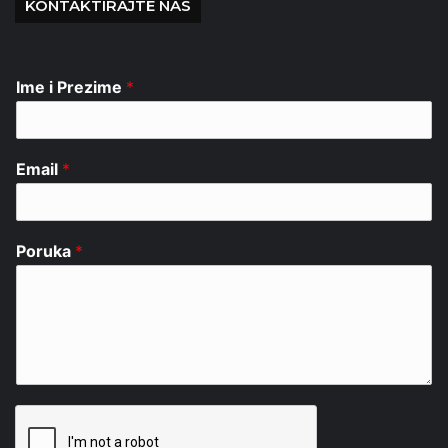
KONTAKTIRAJTE NAS
Ime i Prezime
*
Email
*
Poruka
*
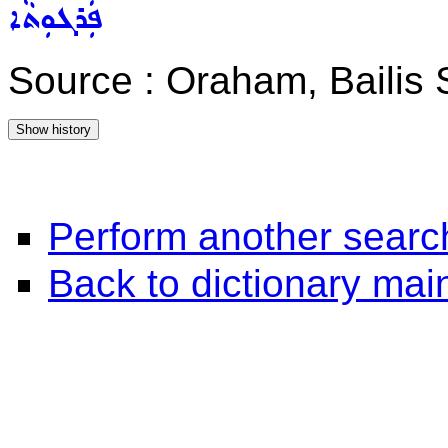
ܦܲܪܓܘܼܬܵܐ
Source : Oraham, Bailis
Perform another searc
Back to dictionary ma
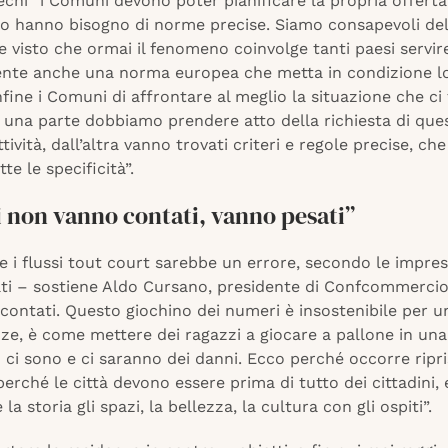
hi “i Comuni devono poter pianificare la propria offerta 
lo hanno bisogno di norme precise. Siamo consapevoli de
 visto che ormai il fenomeno coinvolge tanti paesi servi
nte anche una norma europea che metta in condizione lo
nfine i Comuni di affrontare al meglio la situazione che c
a una parte dobbiamo prendere atto della richiesta di qu
ettività, dall’altra vanno trovati criteri e regole precise, c
te le specificità”.
ti non vanno contati, vanno pesati”
 i flussi tout court sarebbe un errore, secondo le imprese:
ti – sostiene Aldo Cursano, presidente di Confcommercio 
ontati. Questo giochino dei numeri è insostenibile per un
ze, è come mettere dei ragazzi a giocare a pallone in una
a: ci sono e ci saranno dei danni. Ecco perché occorre ripr
 perché le città devono essere prima di tutto dei cittadini, 
la storia gli spazi, la bellezza, la cultura con gli ospiti”.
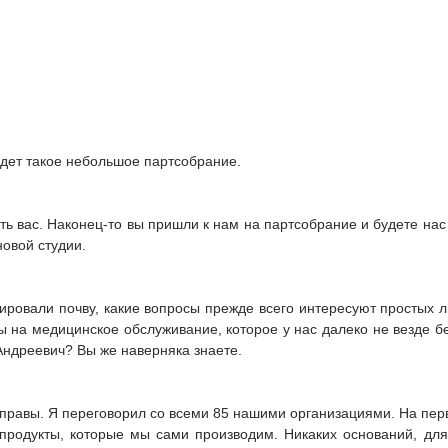
будет такое небольшое партсобрание.
ать вас. Наконец-то вы пришли к нам на партсобрание и будете нас
новой студии.
ровали почву, какие вопросы прежде всего интересуют простых л
ы на медицинское обслуживание, которое у нас далеко не везде бес
Андреевич? Вы же наверняка знаете.
правы. Я переговорил со всеми 85 нашими организациями. На перв
 продукты, которые мы сами производим. Никаких оснований, для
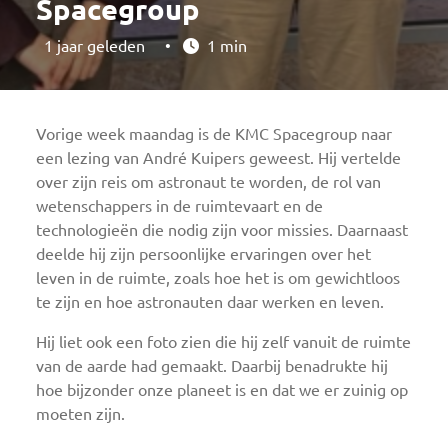
Spacegroup
1 jaar geleden
•
1 min
Vorige week maandag is de KMC Spacegroup naar
een lezing van André Kuipers geweest. Hij vertelde
over zijn reis om astronaut te worden, de rol van
wetenschappers in de ruimtevaart en de
technologieën die nodig zijn voor missies. Daarnaast
deelde hij zijn persoonlijke ervaringen over het
leven in de ruimte, zoals hoe het is om gewichtloos
te zijn en hoe astronauten daar werken en leven.
Hij liet ook een foto zien die hij zelf vanuit de ruimte
van de aarde had gemaakt. Daarbij benadrukte hij
hoe bijzonder onze planeet is en dat we er zuinig op
moeten zijn.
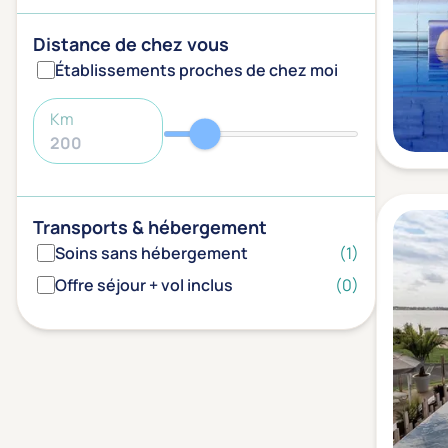
Distance de chez vous
Établissements proches de chez moi
Km
Transports & hébergement
Soins sans hébergement
(1)
Offre séjour + vol inclus
(0)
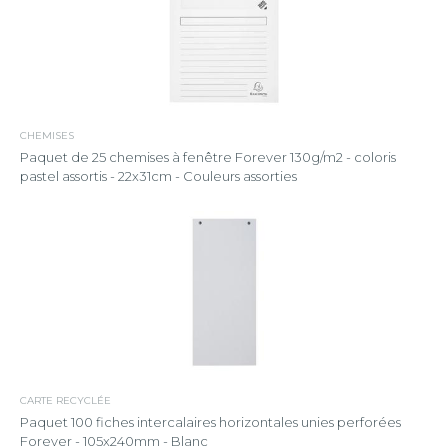
CHEMISES
Paquet de 25 chemises à fenêtre Forever 130g/m2 - coloris
pastel assortis - 22x31cm - Couleurs assorties
CARTE RECYCLÉE
Paquet 100 fiches intercalaires horizontales unies perforées
Forever - 105x240mm - Blanc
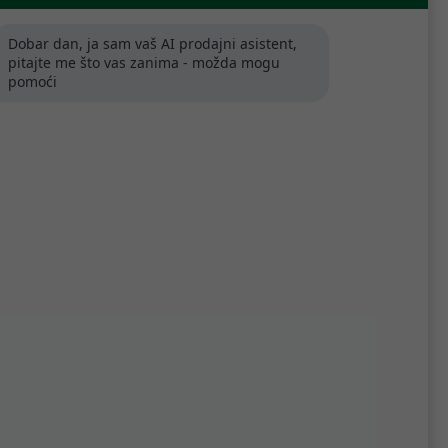
Dobar dan, ja sam vaš AI prodajni asistent,
pitajte me što vas zanima - možda mogu
pomoći
Poredaj po relevantnosti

----------------------------------------

Try it
Show each line in the data where the string "партсобрание" appears.

Answer to the problem
будет такое небольшое партсобрание.
ать вас. Наконец-то вы пришли к нам на партсобрание и будете нас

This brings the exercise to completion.